◆ Data supplied
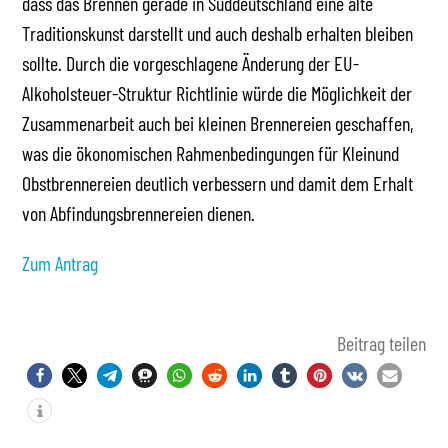
dass das Brennen gerade in Süddeutschland eine alte
Traditionskunst darstellt und auch deshalb erhalten bleiben
sollte. Durch die vorgeschlagene Änderung der EU-
Alkoholsteuer-Struktur Richtlinie würde die Möglichkeit der
Zusammenarbeit auch bei kleinen Brennereien geschaffen,
was die ökonomischen Rahmenbedingungen für Kleinund
Obstbrennereien deutlich verbessern und damit dem Erhalt
von Abfindungsbrennereien dienen.
Zum Antrag
Beitrag teilen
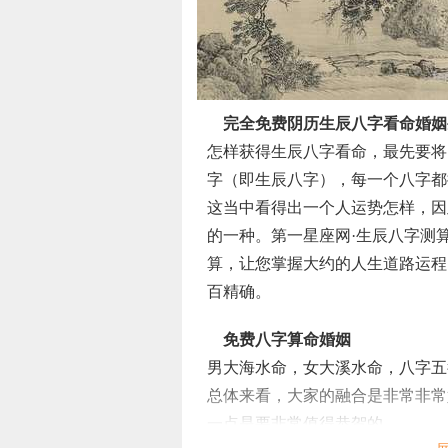
完全免费阴历
生辰八字看命
婚姻
怎样获得生辰八字看命，最先要将
字（即生辰八字），每一个八字都
这当中看得出一个人运势怎样，因
的一种。第一星座网·生辰八字测
算，让您掌握大约的人生道路运程
百精确。
免费八字算命婚姻
男大海水命，女大溪水命，八字五
总体来看，大家的融合是非常非常
一点是要非常值得恭贺的。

◆ What the exercise asks
Please copy exactly the lines from the one containing "Zusammenarbeit auch bei" through the last line of the records, both ends included, and leave out any pictures.

◆ Response to the exercise
Zusammenarbeit auch bei kleinen Brennereien geschaffen,
was die ökonomischen Rahmenbedingungen für Kleinund
Obstbrennereien deutlich verbessern und damit dem Erhalt
von Abfindungsbrennereien dienen.
Zum Antrag
Beitrag teilen
完全免费阴历
生辰八字看命
婚姻
怎样获得生辰八字看命，最先要将
字（即生辰八字），每一个八字都
这当中看得出一个人运势怎样，因
的一种。第一星座网·生辰八字测
算，让您掌握大约的人生道路运程
百精确。
免费八字算命婚姻
男大海水命，女大溪水命，八字五
总体来看，大家的融合是非常非常
一点是要非常值得恭贺的。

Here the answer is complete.